===== DATA LISTING
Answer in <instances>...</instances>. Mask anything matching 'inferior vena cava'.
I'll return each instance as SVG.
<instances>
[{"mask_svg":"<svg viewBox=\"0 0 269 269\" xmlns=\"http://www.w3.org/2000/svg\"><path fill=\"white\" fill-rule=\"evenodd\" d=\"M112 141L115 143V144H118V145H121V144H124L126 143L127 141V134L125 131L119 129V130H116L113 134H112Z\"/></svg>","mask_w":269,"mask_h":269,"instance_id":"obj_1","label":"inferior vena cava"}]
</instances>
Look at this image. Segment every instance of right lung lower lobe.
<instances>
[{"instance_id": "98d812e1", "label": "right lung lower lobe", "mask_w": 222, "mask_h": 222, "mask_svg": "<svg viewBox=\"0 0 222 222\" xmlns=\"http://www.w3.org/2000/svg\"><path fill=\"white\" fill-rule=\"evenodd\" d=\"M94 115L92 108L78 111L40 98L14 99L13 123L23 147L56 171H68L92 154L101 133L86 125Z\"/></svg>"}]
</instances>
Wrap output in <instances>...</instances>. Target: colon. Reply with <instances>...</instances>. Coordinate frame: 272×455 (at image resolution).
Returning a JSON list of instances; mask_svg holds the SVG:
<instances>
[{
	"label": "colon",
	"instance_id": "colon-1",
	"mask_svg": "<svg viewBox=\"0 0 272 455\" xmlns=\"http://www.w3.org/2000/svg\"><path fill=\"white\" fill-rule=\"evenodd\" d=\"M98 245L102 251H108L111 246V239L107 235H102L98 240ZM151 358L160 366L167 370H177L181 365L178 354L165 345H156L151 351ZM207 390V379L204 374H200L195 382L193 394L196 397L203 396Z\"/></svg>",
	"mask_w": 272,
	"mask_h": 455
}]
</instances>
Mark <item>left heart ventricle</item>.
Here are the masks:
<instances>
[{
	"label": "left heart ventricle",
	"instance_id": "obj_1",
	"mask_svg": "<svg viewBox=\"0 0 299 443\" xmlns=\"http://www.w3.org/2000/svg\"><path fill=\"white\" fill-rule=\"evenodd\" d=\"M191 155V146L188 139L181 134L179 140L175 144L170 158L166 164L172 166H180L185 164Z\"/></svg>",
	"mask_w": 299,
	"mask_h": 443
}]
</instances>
==========
Above are the records; copy exactly the lines from the one with "Look at this" through the final line.

Look at this image. Segment every instance of right lung lower lobe.
<instances>
[{"instance_id": "98d812e1", "label": "right lung lower lobe", "mask_w": 222, "mask_h": 222, "mask_svg": "<svg viewBox=\"0 0 222 222\" xmlns=\"http://www.w3.org/2000/svg\"><path fill=\"white\" fill-rule=\"evenodd\" d=\"M94 115L92 108L78 111L40 98L14 99L13 123L23 147L56 171H68L92 154L101 133L86 125Z\"/></svg>"}]
</instances>
Wrap output in <instances>...</instances>. Target: colon. Reply with <instances>...</instances>. Coordinate frame: 272×455 (at image resolution).
Returning a JSON list of instances; mask_svg holds the SVG:
<instances>
[{
	"label": "colon",
	"instance_id": "colon-1",
	"mask_svg": "<svg viewBox=\"0 0 272 455\" xmlns=\"http://www.w3.org/2000/svg\"><path fill=\"white\" fill-rule=\"evenodd\" d=\"M98 245L102 251H108L111 246V239L107 235H102L98 240ZM151 358L160 366L167 370H177L181 365L178 354L165 345H156L151 351ZM207 390V379L204 374H200L195 382L193 394L196 397L203 396Z\"/></svg>",
	"mask_w": 272,
	"mask_h": 455
}]
</instances>
Mark <item>left heart ventricle</item>.
Here are the masks:
<instances>
[{
	"label": "left heart ventricle",
	"instance_id": "obj_1",
	"mask_svg": "<svg viewBox=\"0 0 299 443\" xmlns=\"http://www.w3.org/2000/svg\"><path fill=\"white\" fill-rule=\"evenodd\" d=\"M191 155V146L188 139L181 134L179 140L175 144L170 158L166 164L172 166H180L185 164Z\"/></svg>",
	"mask_w": 299,
	"mask_h": 443
}]
</instances>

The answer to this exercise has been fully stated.